Monday, November 02, 2009

Using "Outposts" in your SEO Strategy

I attended the Cambridge SEO Meetup again tonight, and was once again reminded why I go: there are some great people that attend. Props to Derek Edmond for giving me a great link-building idea, and thanks to CentersAndSquares.com for bringing food!

Tonight's speaker was Stuart Foster. He has an interesting resume and it sounds like he's done some genuine legwork to create a meaningful following on Twitter. However, I'm iffy on his SEO recommendations, and I disagree pretty strongly with one of them. He recommended that people follow a strategy that he credited to Chris Brogan: that you "syndicate" the articles that you write to 5 or 6 "outposts", like Facebook, a blog, etc, and that you then funnel links from those "outposts" back to your main money-making site.

Now, I first heard the name "Chris Brogan" about two or three years ago when he came to speak at one of the Cambridge SEO meetups. I later heard him speak at Affiliate Summit in Boston after his star had ascended a bit, and I have to say that he came across as a genuinely decent human being. And further, he does appear to have written a post titled: "Using Outposts in Your Media Strategy" which uses a lot of the same words and concepts that Stuart used. But, for Chris' sake, I'm going to assume that this strategy makes more sense for personal branding than it does for SEO -- because it's a really bad idea for SEO.

Here's the idea behind using "outposts": if you set up 5 or 6 mini-sites on different hosts (maybe a Facebook page, a MySpace page, your LinkedIn account, etc) then you can point all of those sites to your main (money-making) site, and Presto! -- instant inbound links | PageRank | link juice. You'll have the magic of Facebook's PageRank 11 site to push your money-making site up in Google's rankings.

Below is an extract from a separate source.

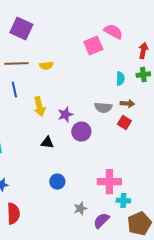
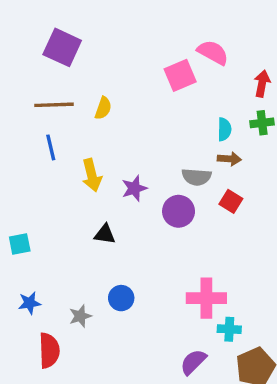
yellow semicircle: (46, 66) -> (103, 108), turned -64
brown arrow: (127, 104) -> (229, 159), moved
purple circle: (81, 132) -> (179, 211), moved
gray star: (80, 209) -> (80, 316), moved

Here's the problem: If you want this to actually work, you now have 5 mini-sites plus your money-making site that you need to update. Let me say that differently: instead of simplifying the work it takes to get inbound links, you have multiplied it six-fold!

Let's say that your brand-spanking new Facebook page has exactly one article on it, plus a link to your money-making site. Guess how many visitors it will get per month if you don't promote it? 3,000? 1,200? 8? Nope. Zero. The only way to get people to visit your Facebook page is to go out and promote the page.

Make no mistake -- getting editorially chosen links is really, really hard. Why in the world would you want to increase your link-building workload by a factor of six? Especially when the link juice passed from 5 of those 6 sites doesn't flow directly to your money-making site? Insanity!

Take all that hard-earned content and publish it on your money-making site. Spend all the time you would tell your friends and acquaintances about your MySpace page, and tell them about your money-making site instead. Stop tweeting. Stop retweeting. Write more content; promote that content. Lather. Rinse. Repeat.

3 comments:

Andy Sweet said...

Chris,

Have I told you lately that I love you? Well, maybe not so much YOU, and maybe it's not so much LOVE, but I do thoroughly enjoy your posts here. It is so 180 degrees contrary to the garbage spewed out there today. Compared to many out there who are always searching for twists, tricks and exploits to boost traffic, your approach come off as almost austere! However, I believe that your approach (write good content, go out and get real high quality links) is inarguable and as solid as bedrock.

It's just that most people (sadly myself included a lot of the time) are looking for the quick hit and don't want to put in the legwork for long term benefit.

Chris Brooks said...

Hah, thanks Andy!

I think mostly I'm lucky in that I'm building my own sites, and I don't have a client breathing down my neck looking for this month's bump in the serps.

Hey, you should keep blogging by the way, I used to read your blog regularly. ;-)

Unknown said...

There. A new post is up. Enjoy. It'll probably be the only one for another 6-8 months.